Au fait, j'aurais tellement voulu qu'ici encore, tu aies une longueur d'avance et que les faits te donnent raison. Mais c'est méconnaître la nature retorse et arrière-gardiste des gens du pouvoir et c'est se méprendre sur la volonté d'auto recyclage d'un régime dont le chef délimite le périmètre de son pale bilan politique principalement en alternant le verbe volontairement trompeur et la posture de circonstance qui ne trompent plus personne. Hilaire, par naiveté ou par je ne sais quel calcul malheureux, tu as prêté le flanc et les faucons du RPT ont couvert de boue l'immense symbole vivant que tu fus pour ton peuple, un statut qu'aucun trésor de ce bas monde n'aurait pu acheter.
Néanmoins, tu restais à mes yeux le fils prodige dont nous attendions le retour au bercail et que le sort nous a enlevé trop tôt. Oui je n'ai rien oublié tes oeuvres et je sais que rien, fût il l'imprescriptible silence qu'impose la mort, ne peut effacer le courage monumental que tu as eu à tes heures glorieuses, lorsque beaucoup d'autres ont préféré pour sauver leur peau adopter profil bas.

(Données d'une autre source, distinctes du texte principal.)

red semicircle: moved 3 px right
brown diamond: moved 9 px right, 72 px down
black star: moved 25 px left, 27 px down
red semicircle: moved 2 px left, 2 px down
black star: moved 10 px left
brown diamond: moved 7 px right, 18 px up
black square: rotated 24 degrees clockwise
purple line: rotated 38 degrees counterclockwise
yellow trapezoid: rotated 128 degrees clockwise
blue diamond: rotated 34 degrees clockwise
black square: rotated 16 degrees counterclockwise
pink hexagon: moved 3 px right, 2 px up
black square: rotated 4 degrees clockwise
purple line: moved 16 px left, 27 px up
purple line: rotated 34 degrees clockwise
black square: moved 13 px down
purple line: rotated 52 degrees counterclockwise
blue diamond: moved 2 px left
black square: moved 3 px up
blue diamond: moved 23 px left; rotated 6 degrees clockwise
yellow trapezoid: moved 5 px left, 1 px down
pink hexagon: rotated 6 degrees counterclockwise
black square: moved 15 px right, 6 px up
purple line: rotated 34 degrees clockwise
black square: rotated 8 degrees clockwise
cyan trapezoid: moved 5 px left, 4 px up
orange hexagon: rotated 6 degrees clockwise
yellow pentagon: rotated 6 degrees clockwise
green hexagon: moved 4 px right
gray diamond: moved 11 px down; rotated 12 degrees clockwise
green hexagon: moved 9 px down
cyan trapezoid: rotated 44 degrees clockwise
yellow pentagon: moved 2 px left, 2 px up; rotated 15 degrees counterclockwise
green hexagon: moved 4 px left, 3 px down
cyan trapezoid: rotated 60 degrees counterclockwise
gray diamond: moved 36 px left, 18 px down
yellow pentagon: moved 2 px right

Ici encore je n'ai su dissimuler mes mots derrière je ne sais quelle fausse convenance et je t'ai fait part de mes sentiments. C'était lors de notre dernier échange téléphonique, si je ne m'abuse, pendant le printemps 2013. Tu étais de retour auprès de ta famille au Canada et tu me laissais entendre que tu n'envisageais plus de retourner au pays, en raison de la précarité persistante de ta situation et de ta santé qui déclinait constamment. J'ai ressenti dans tes propos désabusés une confession ambarassée de tes nouvelles déceptions... Sibi ton épouse digne et silencieuse, aujourd'hui veuve éplorée, était à côté et la mienne assise à ma gauche. Je t'avais redonné courage et exhorté à prendre du recul et à tirer les enseignements qui s'imposent, et surtout à rester à l'écoute de ton état de santé et à te soigner convenablement.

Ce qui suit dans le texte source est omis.